BLK360 in the field. Image courtesy of Realserve

The Leica Geosystems BLK360 Imaging Laser Scanner caused a sensation when announced in November 2016. It’s now being widely used across several industries. Is it living up to expectations? We ask some users.

The pairing of Leica’s BLK360 scanner with Autodesk’s ReCap Pro software resulted from the two companies pooling their resources to address a demand for a reality capture solution that was precise, accessible, portable and low-cost.

Plantroom chiller coloured scan. Image courtesy of Floth Consulting

The BLK360 is strikingly small, light, inexpensive and user-friendly. Packed into its black aluminum casing is a class 1 laser scanner scanning 360,000 points per second and capturing 15MP imagery. The unit uses its own Wi-Fi hotspot to stream both full-colour panoramic images and point cloud information to an iPad Pro using Recap Mobile. Point cloud information is further registered on a desktop using the Recap Pro software suite.

While the BLK360 seems to tick all the boxes that Leica and Autodesk intended, it’s only the end-users who can really judge whether the pairing lives up to the hype.

In September of 2017, survey firm Realserve Pty Ltd purchased its first BLK360 from CR Kennedy, the national distributor for Leica Geosystems products across Australia.
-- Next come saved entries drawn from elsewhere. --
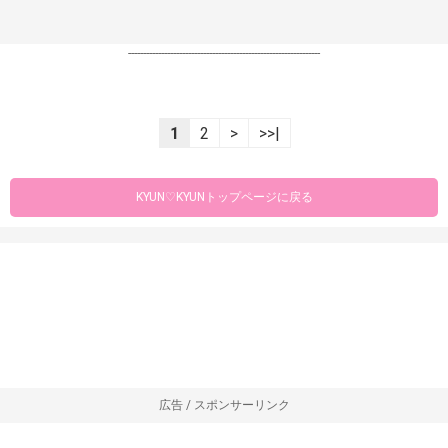
----------------------------------------------------------------
1
2
>
>>|
KYUN♡KYUNトップページに戻る
広告 / スポンサーリンク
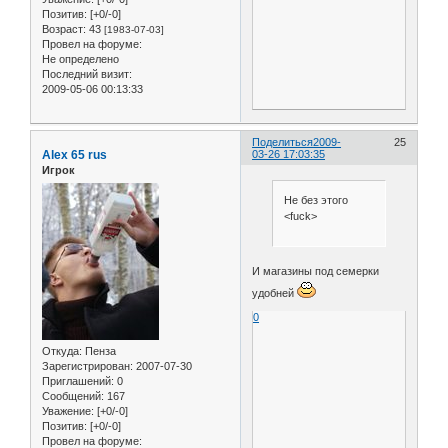
Позитив:
[+0/-0]
Возраст:
43
[1983-07-03]
Провел на форуме:
Не определено
Последний визит:
2009-05-06 00:13:33
Поделиться
2009-
25
Alex 65 rus
03-26 17:03:35
Игрок
Не без этого
<fuck>
И магазины под семерки
удобней
0
Откуда:
Пенза
Зарегистрирован
: 2007-07-30
Приглашений:
0
Сообщений:
167
Уважение:
[+0/-0]
Позитив:
[+0/-0]
Провел на форуме:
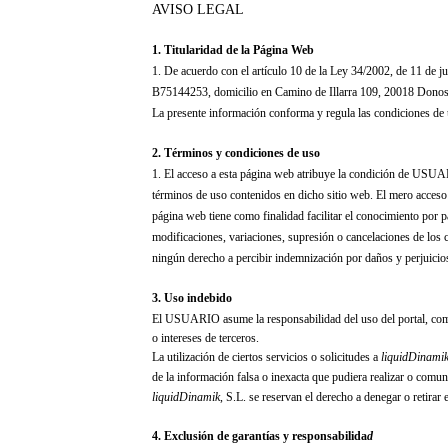
AVISO LEGAL
1. Titularidad de la Página Web
1. De acuerdo con el artículo 10 de la Ley 34/2002, de 11 de j
B75144253, domicilio en Camino de Illarra 109, 20018 Donostia
La presente información conforma y regula las condiciones de 
2. Términos y condiciones de uso
1. El acceso a esta página web atribuye la condición de USUAR
términos de uso contenidos en dicho sitio web. El mero acce
página web tiene como finalidad facilitar el conocimiento por p
modificaciones, variaciones, supresión o cancelaciones de los c
ningún derecho a percibir indemnización por daños y perjui
3. Uso indebido
El USUARIO asume la responsabilidad del uso del portal, compro
o intereses de terceros.
La utilización de ciertos servicios o solicitudes a
liquidDinami
de la información falsa o inexacta que pudiera realizar o comun
liquidDinamik
, S.L.
se reservan el derecho a denegar o retira
4. Exclusión de garantías y responsabilida
d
Realserve’s recent purchase of a third BLK360 shows there is certainly a demand for such a product.

The BLK360 fills a niche. Image courtesy of Autodesk

Realserve has offices across Australia and New Zealand, and its survey work is diverse. Much of it relates to retail, commercial and industrial property – supplying surveys of existing building conditions to architects for upcoming refurbishments and to real estate agents for sales and leasing campaigns.

We spoke to Realserve’s James Sawell, the company’s Business Development Manager (Aust/NZ). He explained why they were excited by the BLK360. “At Realserve we have a tagline ‘Start Confident’”, Sawell said. “That’s how we want our clients to feel about their projects from the very beginning.
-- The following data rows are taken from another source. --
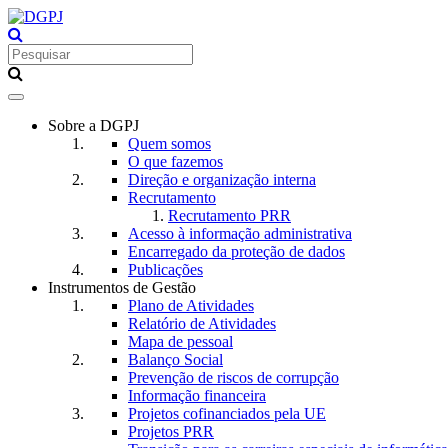
Toggle
navigation
Sobre a DGPJ
Quem somos
O que fazemos
Direção e organização interna
Recrutamento
Recrutamento PRR
Acesso à informação administrativa
Encarregado da proteção de dados
Publicações
Instrumentos de Gestão
Plano de Atividades
Relatório de Atividades
Mapa de pessoal
Balanço Social
Prevenção de riscos de corrupção
Informação financeira
Projetos cofinanciados pela UE
Projetos PRR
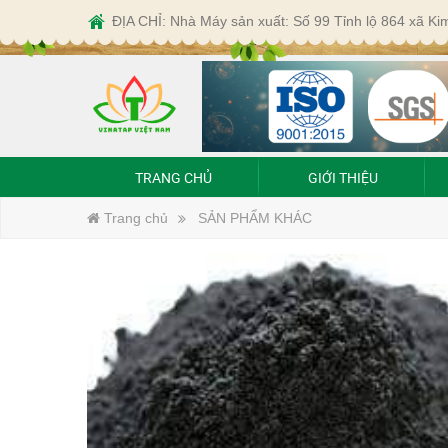
ĐỊA CHỈ: Nhà Máy sản xuất: Số 99 Tỉnh lộ 864 xã K
TRANG CHỦ
GIỚI THIỆU
Trang chủ
SẢN PHẨM KHÁC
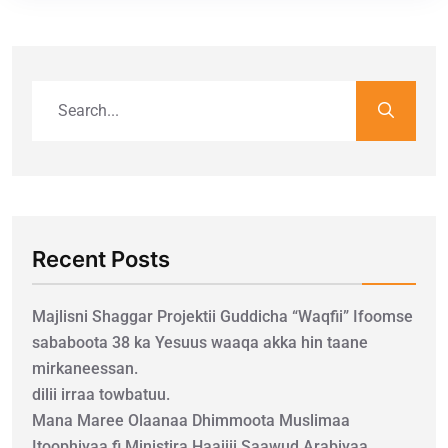
Recent Posts
Majlisni Shaggar Projektii Guddicha “Waqfii” Ifoomse
sababoota 38 ka Yesuus waaqa akka hin taane
mirkaneessan.
dilii irraa towbatuu.
Mana Maree Olaanaa Dhimmoota Muslimaa
Itoophiyaa fi Ministira Haajjii Saawud Arabiyaa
“Often clients only learn the full extent of their spatial data requirements as their project develops, and we could see that clients could get on and make decisions earlier and with confidence if they had all the information they might need right at startup”, he said.

Point cloud data acquisition looked to offer the solution. And it does.

Processing the point cloud data. Image courtesy of Autodesk

Sawell sees the BLK360 as a “companion” to his company’s other surveying instruments and scanners. On a recent project, a client could see the potential to reuse some of the existing structural steel and reduce wastage. Realserve put the BLK360 to work in conjunction with one of their professional series scanners.

With the BLK360 set up at 5m intervals they were able to collect fine detail around repetitive structural framework. The steelwork was scanned on a medium setting and produced ‘fit for purpose’ accuracy so the 3D model could include the sizes and types of steel beams. This level of detail was critical to the consultant team in making informed decisions.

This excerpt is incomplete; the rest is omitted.